● YOUR OBJECTIVE: Leave out the pictures and output the data verbatim.

● RECORDS SHOWN:
::::::::::

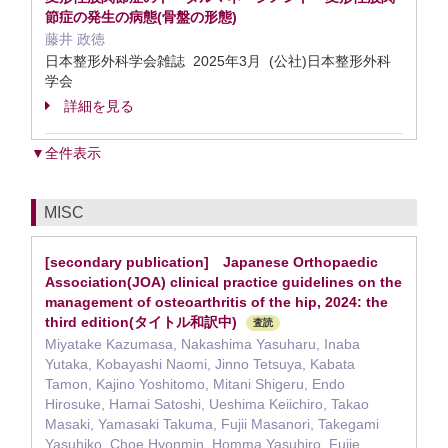
節症の発生の病態(骨盤の形態)
藤井 政徳
日本整形外科学会雑誌 2025年3月 (公社)日本整形外科
学会
詳細を見る
▼全件表示
MISC
[secondary publication] Japanese Orthopaedic
Association(JOA) clinical practice guidelines on the
management of osteoarthritis of the hip, 2024: the
third edition(タイトル和訳中)
査読
Miyatake Kazumasa, Nakashima Yasuharu, Inaba
Yutaka, Kobayashi Naomi, Jinno Tetsuya, Kabata
Tamon, Kajino Yoshitomo, Mitani Shigeru, Endo
Hirosuke, Hamai Satoshi, Ueshima Keiichiro, Takao
Masaki, Yamasaki Takuma, Fujii Masanori, Takegami
Yasuhiko, Choe Hyonmin, Homma Yasuhiro, Fujie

::::::::::

● EXERCISE OUTPUT:
節症の発生の病態(骨盤の形態)
藤井 政徳
日本整形外科学会雑誌 2025年3月 (公社)日本整形外科
学会
詳細を見る
▼全件表示
MISC
[secondary publication] Japanese Orthopaedic
Association(JOA) clinical practice guidelines on the
management of osteoarthritis of the hip, 2024: the
third edition(タイトル和訳中)
査読
Miyatake Kazumasa, Nakashima Yasuharu, Inaba
Yutaka, Kobayashi Naomi, Jinno Tetsuya, Kabata
Tamon, Kajino Yoshitomo, Mitani Shigeru, Endo
Hirosuke, Hamai Satoshi, Ueshima Keiichiro, Takao
Masaki, Yamasaki Takuma, Fujii Masanori, Takegami
Yasuhiko, Choe Hyonmin, Homma Yasuhiro, Fujie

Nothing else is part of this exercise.